Monday, June 30, 2008

PM


There's something about summer nights. Days I'm awful at. Days kill me and suck my lifeforce unabashedly and I am a lounger by the swampcooler and a drinker of icy drinks (ideally. Actually I've been caught playing football outside more often than not these days, but I'm dealing). But summer nights, not to get Grease lyrics in your head I'm sorry in advance, are something else entirely.
I think I might hate them. Partially at least. There's something restless about them, some unresolved longing. Walks at night, which I love, are always disappointing because I want there to be some climax to them, some end. I want to run into someone and find or forge a lasting connection--summer nights seem magic and when they're not I'm unfulfilled. And they're harbingers of unfulfillment. That is, I have a really bad record and am usually just getting over some heartbreak come July. Or I'm in the middle of some very tumultuous relationship (it was a night like this when I agreed to marry a kid. Or several of those nights) and I walk to think through stuff and calm myself down, which never works because nights are for working yourself up--the temperature so near your body's (not internal) that there seems not to be a barrier between you and the rest of the universe. Thoughts and impulses seem to move in and out without restriction.
But how can I hate them?
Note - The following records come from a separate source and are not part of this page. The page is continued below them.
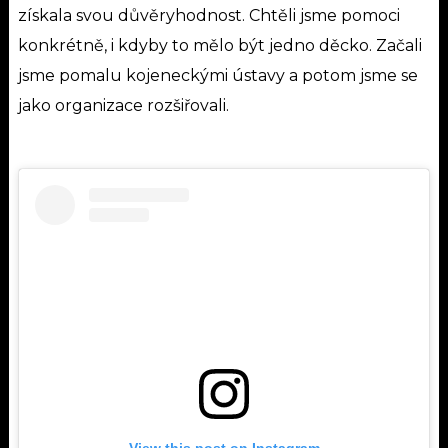
získala svou důvěryhodnost. Chtěli jsme pomoci
konkrétně, i kdyby to mělo být jedno děcko. Začali
jsme pomalu kojeneckými ústavy a potom jsme se
jako organizace rozšiřovali.
View this post on Instagram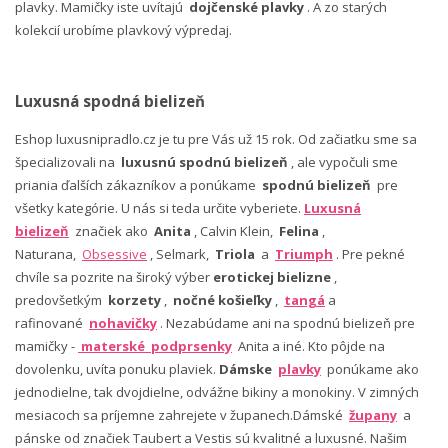
plavky. Mamičky iste uvítajú
dojčenské plavky
. A zo starých
kolekcií urobíme plavkový výpredaj.
Luxusná spodná bielizeň
Eshop luxusnipradlo.cz je tu pre Vás už 15 rok. Od začiatku sme sa
špecializovali na
luxusnú spodnú bielizeň
, ale vypočuli sme
priania ďalších zákazníkov a ponúkame
spodnú bielizeň
pre
všetky kategórie. U nás si teda určite vyberiete.
Luxusná
bielizeň
značiek ako
Anita
, Calvin Klein,
Felina
,
Naturana,
Obsessive
, Selmark,
Triola
a
Triumph
. Pre pekné
chvíle sa pozrite na široký výber
erotickej bielizne
,
predovšetkým
korzety
,
nočné košieľky
,
tangá
a
rafinované
nohavičky
. Nezabúdame ani na spodnú bielizeň pre
mamičky -
materské podprsenky
Anita a iné. Kto pôjde na
dovolenku, uvíta ponuku plaviek.
Dámske
plavky
ponúkame ako
jednodielne, tak dvojdielne, odvážne bikiny a monokiny. V zimných
mesiacoch sa príjemne zahrejete v županech.Dámské
župany
a
pánske od značiek Taubert a Vestis sú kvalitné a luxusné. Našim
I love the floral smell of the night. I love the perfect temperature of the air. I love abandoned Provo. I love watching out of the corner of my eye for shifty looking neighbors.
And impetuous too. Like tonight. Like I was supposed to be in bed asleep two hours ago, but why would I sleep when I have this night? (Answer: I inevitably fall asleep, no matter where I am, sometime between 9:30 and 11 am. Also, I hit a wicked wall at 4 or so and always wish I'd slept more.)
They've been written about before, but I've been reminded this week. Hm.

Saturday, June 21, 2008

nap nap napnapnap

I just had a fantastic dream. I was in China trying to retrieve something of great value. Something of enough worth that the flight to China made sense. So I got there, found my little sister who happened to be working as a rickshaw driver in this city, and off we set, to the airport, where my thing was.
We were rickshawing, then, down this dusty country road. For some reason both of us were pulling the thing, which now that I'm awake makes less sense, but we were running along, very hot and happy, and I told her that I was surprised at how easy it was. She smiled back and agreed, "yeah, it really helps when there are two peole" at which point we hit a hill and the wind was in our faces and we were going really fast and I was sooo happy and thought, "this might be the turning point."
About this point, as I'm watching signs to the airport, I realize that I have no idea where we're going. The directions were in the email, but I only vaguely remembered how far it was or where. So we take a turn that directs us to the airport's cash office (there roadsigns for this kind of thing...and a lot of them). We go into a big open building where people are drinking Jarritos, which look fantastic, so Lissa stops to get one.
I start walking toward the office. A women in scrubs tells me something again and again, which I figure means "it's closed," and I look at the clock and it's like 5:50. My dream self panics just a touch at this point because I'm pretty sure I have to leave the next morning, so I walk closer to read the sign which I can't make out, not because it's in Chinese (I was looking for times anyway) but because I was suddenly far-sighted and had no glasses.
In defeat I walk back to the bar and take a seat next to a guy who is reclining while simultaneously giving a woman a back massage with a billy club-looking implement and giving her advice on writing creative nonfiction. She says how she's very open and loves to share her feelings. He says, very respectfully, "You should remember, ma'am, that I'm not your friend, that I'm a reader. I'm just here to visit and you have to keep me entertained."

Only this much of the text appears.